Un silence pesant. Auquel était totalement indifférent l'Elémental de Foudre, tant il était perdu dans les méandres de son esprit se trouvant dans un état déplorable. En temps normal, il aurait fait un commentaire un peu naze du style 'on enterre quelqu'un ou quoi ?' - naze et de mauvais goût, tiens – mais à présent, il se rendait à peine compte du malaise de la jeune Magicienne. Jamais dans sa vie n'avait-il cherché à ménager qui que ce soit, jamais il n'avait fait preuve de réelle empathie envers un autre. Peut-être était-ce parce qu'avant, il avait un emplumé à ses côtés qui savait très bien le faire – et deux fois trop de guimauve, ça rendait malade. Mais à présent il était seul et stupide, à la recherche de repères qu'il avait perdu avec une facilité monstre. Aux yeux d'autrui, Ercan Eren était certes un être étrange, aux lubies singulières, mais tous auraient été à eu près d'accord pour affirmer que la confiance en soi n'était pas une chose qui manquait à cet 'homme'. On ne pouvait être d'une telle désinvolture lorsque l'on ne croyait pas un minimum en soi-même et en ses capacités. Mais même cela s'était évanoui dans cette tempête intérieure et silencieuse, qui ne laissait apparent aux yeux du monde qu'un être apathique et deux de tension – voire même un de tension, tellement c'était pas fameux.

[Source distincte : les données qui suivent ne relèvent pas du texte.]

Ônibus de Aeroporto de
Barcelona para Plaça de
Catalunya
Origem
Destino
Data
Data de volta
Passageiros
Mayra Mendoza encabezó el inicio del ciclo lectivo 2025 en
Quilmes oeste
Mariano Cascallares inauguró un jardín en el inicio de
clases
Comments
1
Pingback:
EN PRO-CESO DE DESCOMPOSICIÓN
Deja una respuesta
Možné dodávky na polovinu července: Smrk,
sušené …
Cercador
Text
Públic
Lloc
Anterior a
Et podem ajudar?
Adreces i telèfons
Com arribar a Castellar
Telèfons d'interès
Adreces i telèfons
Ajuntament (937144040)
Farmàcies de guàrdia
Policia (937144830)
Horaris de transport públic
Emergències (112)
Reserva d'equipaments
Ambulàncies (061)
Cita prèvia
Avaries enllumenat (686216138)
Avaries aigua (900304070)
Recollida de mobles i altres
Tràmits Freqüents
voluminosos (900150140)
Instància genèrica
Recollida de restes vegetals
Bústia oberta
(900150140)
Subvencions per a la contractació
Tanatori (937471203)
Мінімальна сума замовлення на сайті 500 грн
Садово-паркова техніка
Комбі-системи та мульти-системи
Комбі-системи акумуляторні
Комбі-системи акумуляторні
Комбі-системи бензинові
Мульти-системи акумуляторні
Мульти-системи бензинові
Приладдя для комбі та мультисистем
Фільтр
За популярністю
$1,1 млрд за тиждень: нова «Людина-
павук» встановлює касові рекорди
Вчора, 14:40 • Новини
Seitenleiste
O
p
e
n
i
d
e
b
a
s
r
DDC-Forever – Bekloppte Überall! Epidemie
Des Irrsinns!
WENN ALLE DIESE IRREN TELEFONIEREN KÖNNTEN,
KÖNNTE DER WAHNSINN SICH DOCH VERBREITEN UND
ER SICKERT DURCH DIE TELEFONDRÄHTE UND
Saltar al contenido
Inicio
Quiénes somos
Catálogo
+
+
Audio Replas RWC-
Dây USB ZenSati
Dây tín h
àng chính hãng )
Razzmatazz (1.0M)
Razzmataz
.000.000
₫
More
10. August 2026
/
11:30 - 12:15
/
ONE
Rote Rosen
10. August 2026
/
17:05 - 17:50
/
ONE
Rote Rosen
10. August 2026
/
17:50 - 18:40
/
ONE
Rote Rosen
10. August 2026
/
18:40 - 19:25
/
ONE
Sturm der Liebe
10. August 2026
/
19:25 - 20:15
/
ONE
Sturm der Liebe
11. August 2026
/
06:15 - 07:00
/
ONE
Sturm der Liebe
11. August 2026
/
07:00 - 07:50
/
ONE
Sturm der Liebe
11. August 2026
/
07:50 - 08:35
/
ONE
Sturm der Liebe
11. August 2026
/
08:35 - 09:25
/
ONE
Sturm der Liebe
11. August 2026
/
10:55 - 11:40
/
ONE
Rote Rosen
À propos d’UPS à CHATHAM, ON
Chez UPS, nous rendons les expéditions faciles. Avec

Lorsque Elisha eut prit la chaussette que lui tendait l'Elémental, celui-ci entreprit de renfiler sa botte, son regard de nouveau rivé vers le sol, alors que les flocons de neige se déposaient avec douceur et fraîcheur sur son pied nu. Mais à cela aussi, il était indifférent. En réalité, si il avait insisté pour que la jeune femme prenne sa botte, c'était parce que sa propre réalité physique lui était devenue si étrangère qu'il était devenu insensible au baiser froid et mordant du gel et de la neige. Ce corps et la magie qui le traversaient lui étaient devenus si accessoires... Ils ne réagissaient que d'instinct, et c'était probablement pour cela qu'il avait failli électrocuter Elisha lorsqu'elle avait empoigné son bras en sortant de nulle part. Tout était si étrange. Si inhabituel. Il avait fini par considérer sa magie et son Elément comme parties de lui-mêmes, alors qu'il n'avait pu le faire immédiatement après sa transformation, et à présent, il leur abandonnait même une partie de son contrôle, comme si s'occuper de son esprit perdu était bien trop prenant pour qu'il puisse également se concentrer sur tout le reste. Et c'était probablement le cas. Occupé à courir après des images et des chimères, à tenter de se raccrocher mentalement à quelque chose, il en avait oublié une partie de lui-même, qui réagissait plus par automatisme qu'autre chose.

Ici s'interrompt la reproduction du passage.